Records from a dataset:

□ □ □ □ □ □ □

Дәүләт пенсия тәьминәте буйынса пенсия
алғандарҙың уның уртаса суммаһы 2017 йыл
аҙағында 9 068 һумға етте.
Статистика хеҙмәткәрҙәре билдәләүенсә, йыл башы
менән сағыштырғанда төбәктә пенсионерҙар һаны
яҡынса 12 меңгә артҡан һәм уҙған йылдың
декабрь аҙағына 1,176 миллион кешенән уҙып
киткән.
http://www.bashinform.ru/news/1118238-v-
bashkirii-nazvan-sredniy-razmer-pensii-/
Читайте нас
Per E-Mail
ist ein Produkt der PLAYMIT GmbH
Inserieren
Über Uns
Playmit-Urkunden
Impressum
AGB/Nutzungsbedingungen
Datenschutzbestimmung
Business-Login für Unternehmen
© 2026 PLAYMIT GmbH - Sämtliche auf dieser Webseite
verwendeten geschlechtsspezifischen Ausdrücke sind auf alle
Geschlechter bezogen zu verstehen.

□ □ □ □ □ □ □

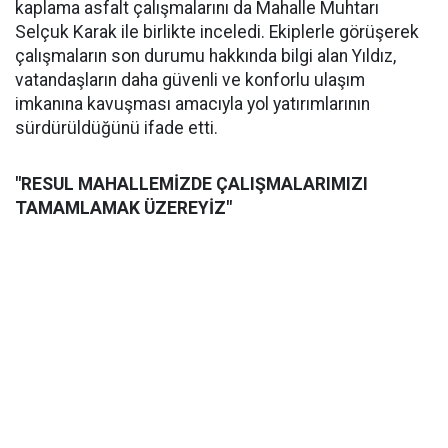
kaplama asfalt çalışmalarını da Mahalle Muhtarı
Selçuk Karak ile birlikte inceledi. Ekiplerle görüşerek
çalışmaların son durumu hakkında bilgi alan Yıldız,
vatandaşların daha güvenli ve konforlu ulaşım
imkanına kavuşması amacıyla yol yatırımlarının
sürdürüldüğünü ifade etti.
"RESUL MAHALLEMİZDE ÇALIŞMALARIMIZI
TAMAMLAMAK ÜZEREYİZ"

□ □ □ □ □ □ □

Your assignment:
Give back the records above exactly, limited to the lines between the one holding "менән сағыштырғанда төбәктә пенсионерҙар һаны" and the one holding "Geschlechter bezogen zu verstehen.", inclusive.

Exercise output:
менән сағыштырғанда төбәктә пенсионерҙар һаны
яҡынса 12 меңгә артҡан һәм уҙған йылдың
декабрь аҙағына 1,176 миллион кешенән уҙып
киткән.
http://www.bashinform.ru/news/1118238-v-
bashkirii-nazvan-sredniy-razmer-pensii-/
Читайте нас
Per E-Mail
ist ein Produkt der PLAYMIT GmbH
Inserieren
Über Uns
Playmit-Urkunden
Impressum
AGB/Nutzungsbedingungen
Datenschutzbestimmung
Business-Login für Unternehmen
© 2026 PLAYMIT GmbH - Sämtliche auf dieser Webseite
verwendeten geschlechtsspezifischen Ausdrücke sind auf alle
Geschlechter bezogen zu verstehen.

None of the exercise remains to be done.